Some people come into this life with an innate sense of direction. They can always tell which way is East or Southwest. I am not one of those people, but I didn’t know this until the end of my first day of kindergarten.
My older sister and I had walked together up The Path that morning. The Path was a paved stretch of hill that wound through a swath of woods up to the grounds of Northeast School. The foot of The Path was about two blocks from our house. It was only a ten minute march from our front door to Mrs. Wozenski’s kindergarten, which was the first classroom on the left by the front entrance of the school.
When Mrs. Wozenski excused us at noon, I clutched my metal Mickey Mouse lunchbox and made my way to freedom with my classmates. Once out the door, I turned right and followed the sidewalk to an opening in a chainlink fence. Stepping just outside the fence, I found myself in very strange territory. And I was alone.
I’m not sure how long I stood balanced on that unknown edge of the world, but something turned me around, so that I faced the familiar woods in the distance on the other side of the school. Then I ran and ran in the opposite direction, down the sidewalk that straddled both ends of the universe, until it intersected with another street, which in turn intersected with the top of The Path. The asphalt there was uneven and I tripped and fell, hitting myself in the head with my lunchbox. It had never occurred to anyone that I would not know my way home. But I got there, arriving late and slightly concussed, with a skinned knee.
At Geraldine’s birthday party in the second grade, each of us kids was blindfolded, handed a paper tail with a sharp pin pierced through it, twirled around and around and shoved in the direction of a large drawing of a tailless donkey. It was enough to get anywhere near that donkey, let alone pin the tail on the ass’ ass. Dizzy and disoriented, I ended up on the other side of the basement, where I stabbed Geraldine’s brother’s lifesize poster of Roman Gabriel dead in the eye.
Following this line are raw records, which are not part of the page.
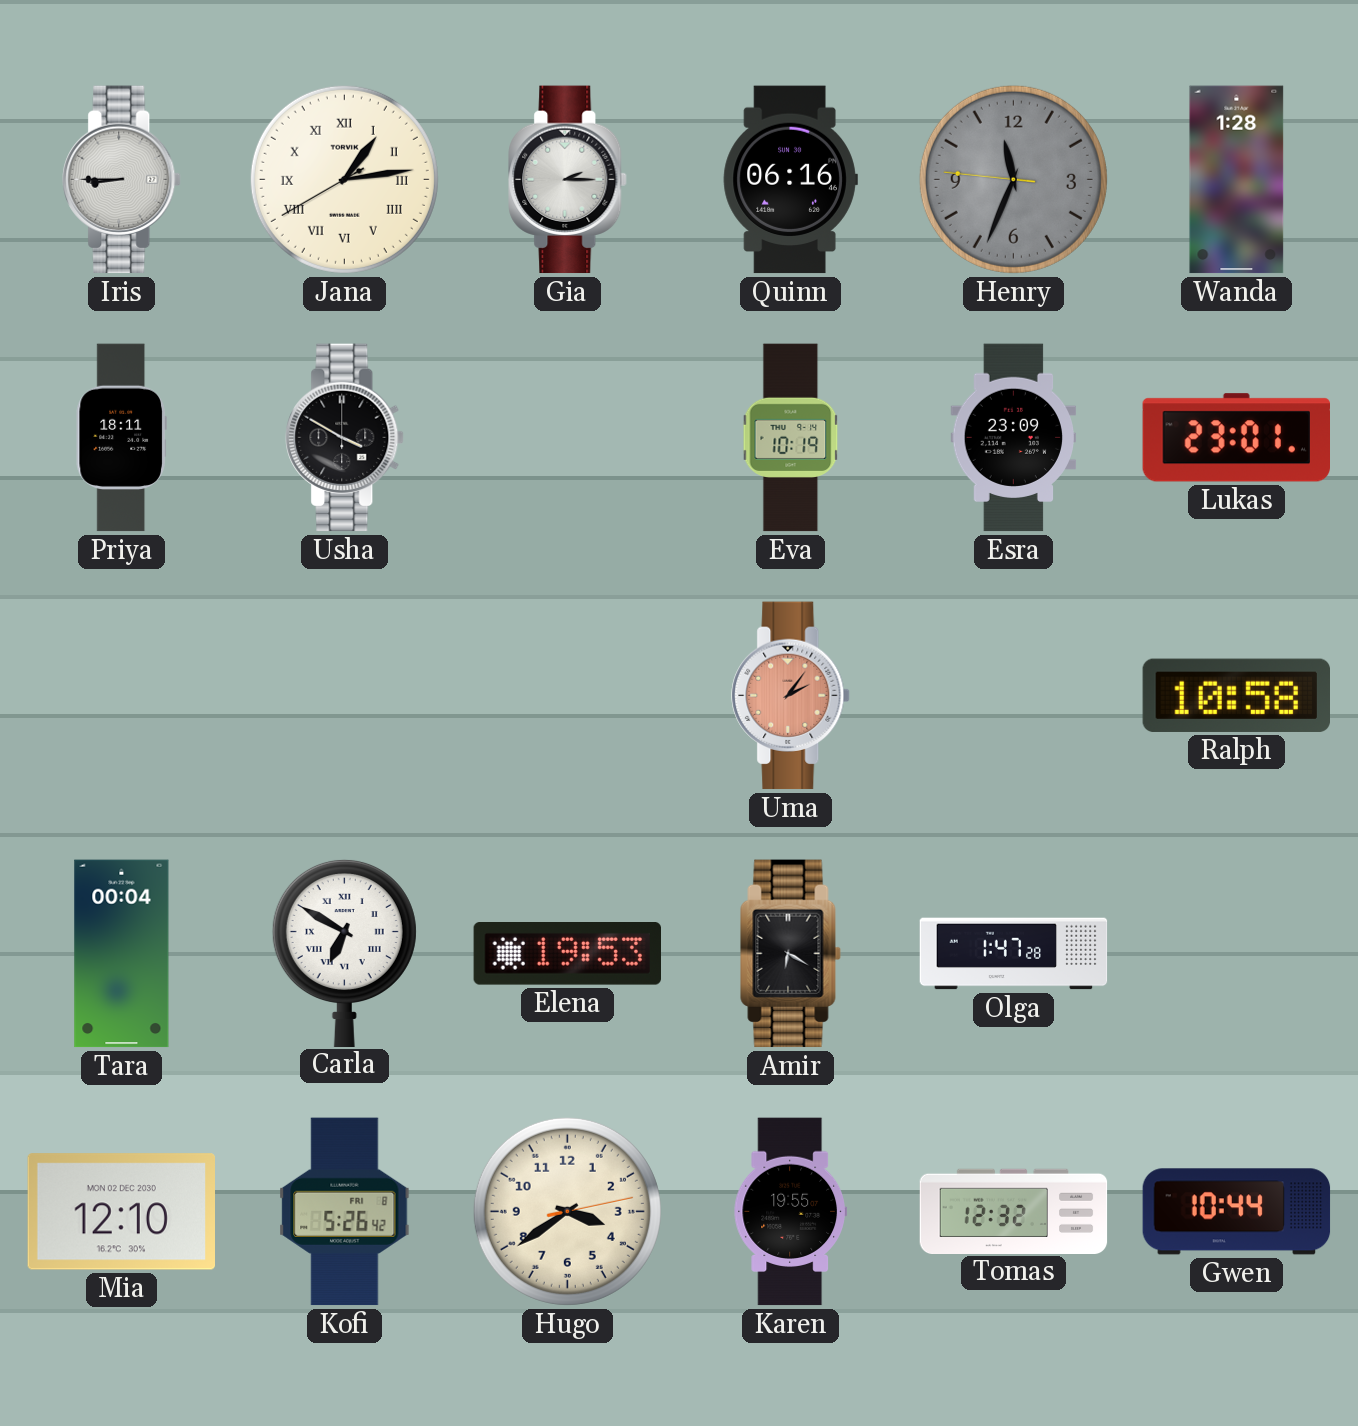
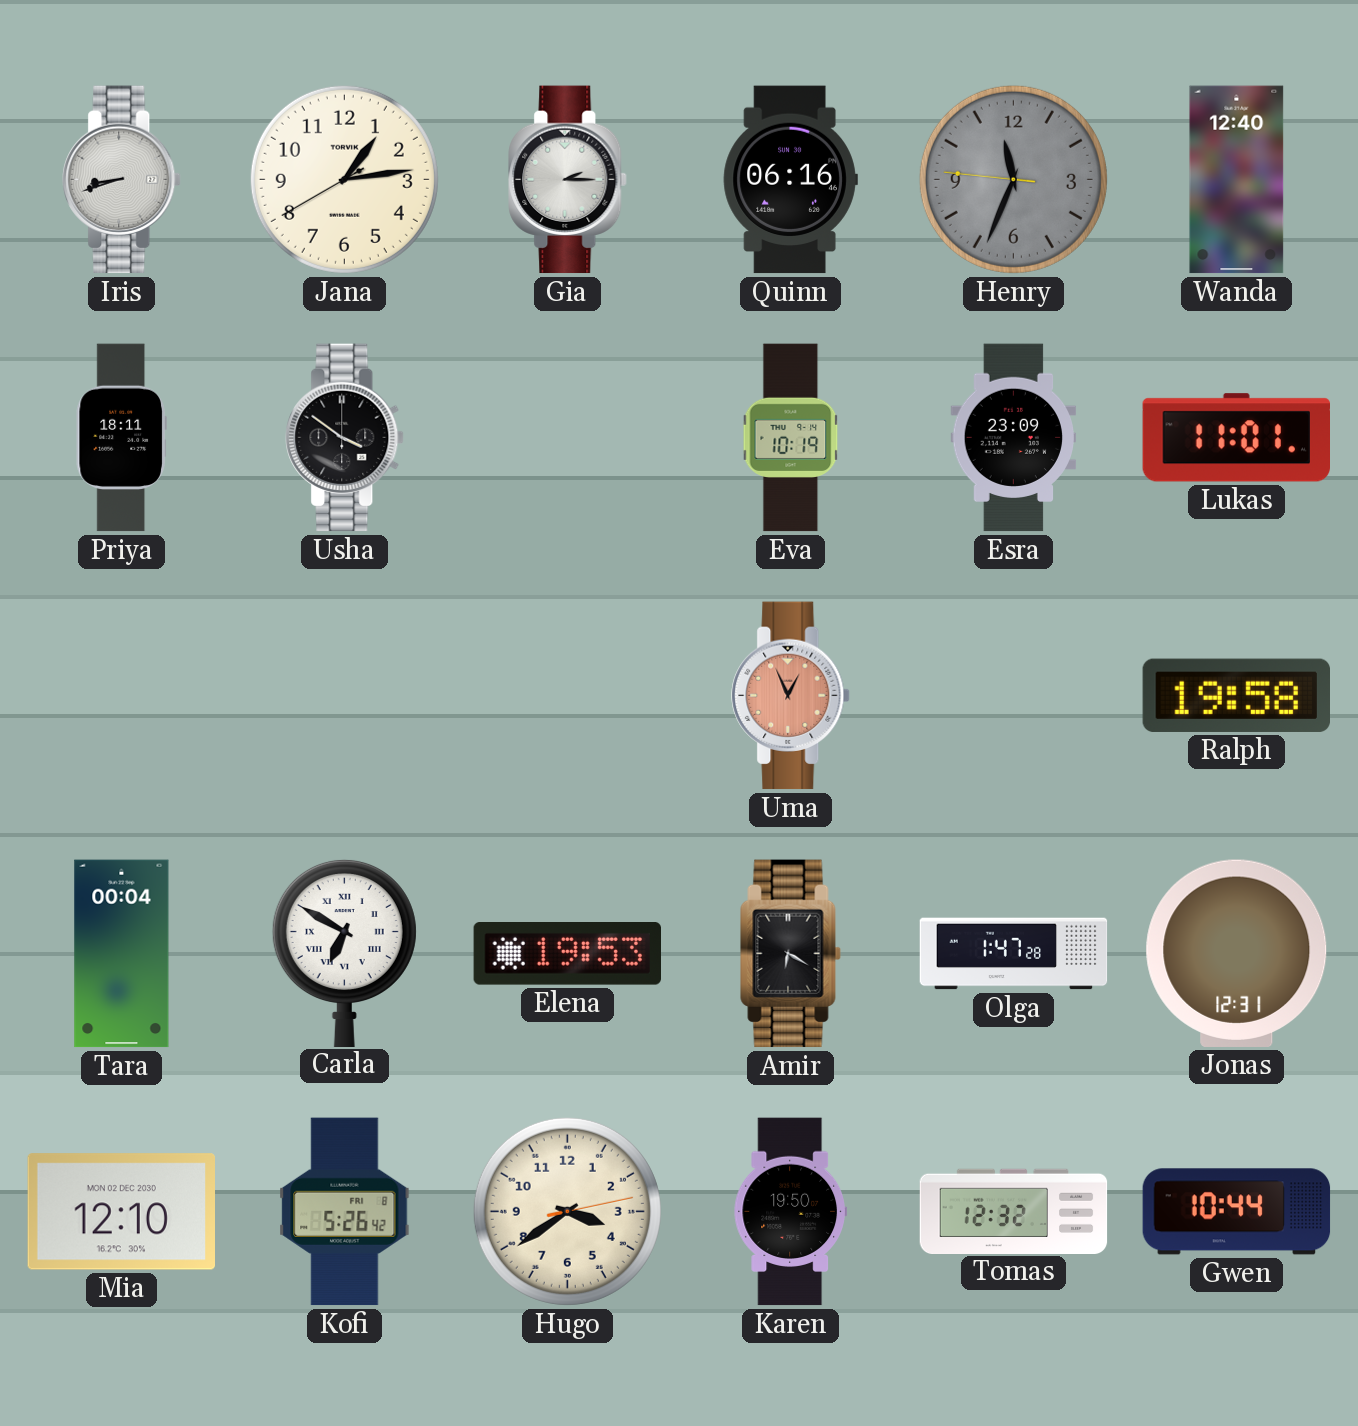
Iris: 8:45 -> 8:42
Jana numerals: Roman -> Arabic
Wanda: 1:28 -> 12:40
Usha: 3:50 -> 3:51
Lukas: 23:01 -> 11:01
Uma: 2:06 -> 12:56
Ralph: 10:58 -> 19:58
Jonas: none -> 12:31
Karen: 19:55 -> 19:50
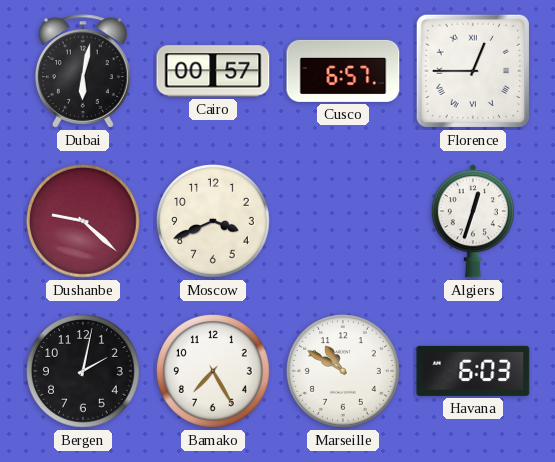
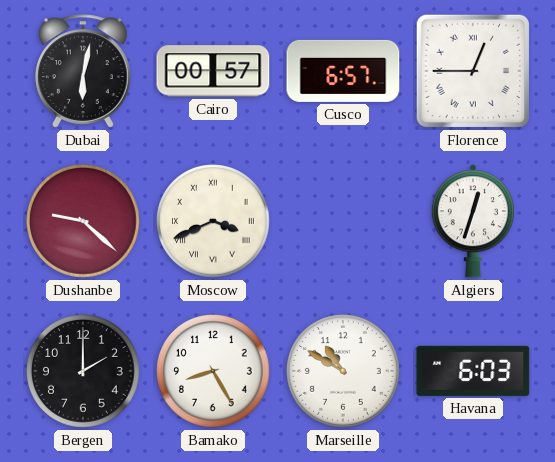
Moscow numerals: Arabic -> Roman
Bergen: 2:02 -> 2:00
Bamako: 7:25 -> 8:25
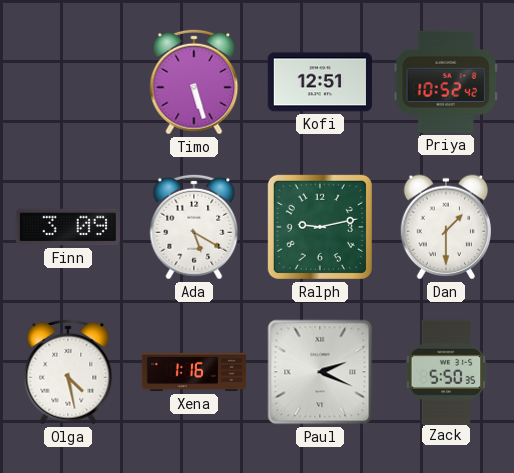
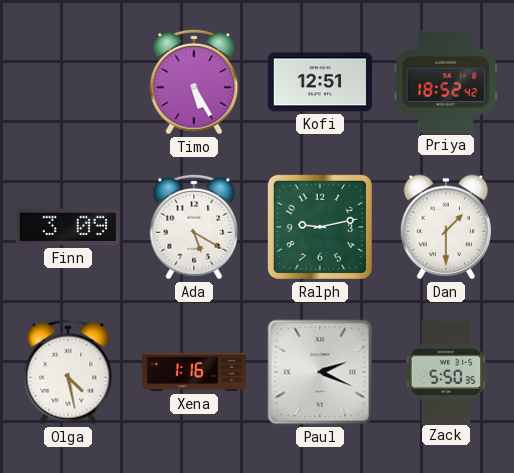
Timo: 5:27 -> 5:25
Priya: 10:52 -> 18:52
One day in the fifth grade, we were asked to draw a map of our classroom and label the four cardinal points. I sketched the room with its blackboard and rows of desks and drew an arrow at the top of the paper to indicate North. Up was North. Or maybe off the paper into the ceiling? Mr. Lumpkin assured me that neither guess was correct. Everyone else in the class seemed to know that North was out the window where the playground was.
Each of us humans lands on the planet with no definitive chart or compass and is expected to find his or her way. Yet, even someone with the most highly magnetic sense of direction could never navigate the map of the universe. We are fragile vessels of starlight and salt, brimming with North, South, East and West and every possibility, spun into an earthly crossroads of time and space. But it is only here at the centre of this cosmic X, that we can ever really know where we are.
Sometimes, racing back towards the woods is the only way home. Often times, it will feel as though you are spinning and running all by yourself. And ultimately, you will have to schlep your own lunchbox.
It would be another year or so beyond that first day of kindergarten before I could read any street sign. It would be many more years before I realised that the street that intersected with The Path that led me home was called Felice—Happy Road.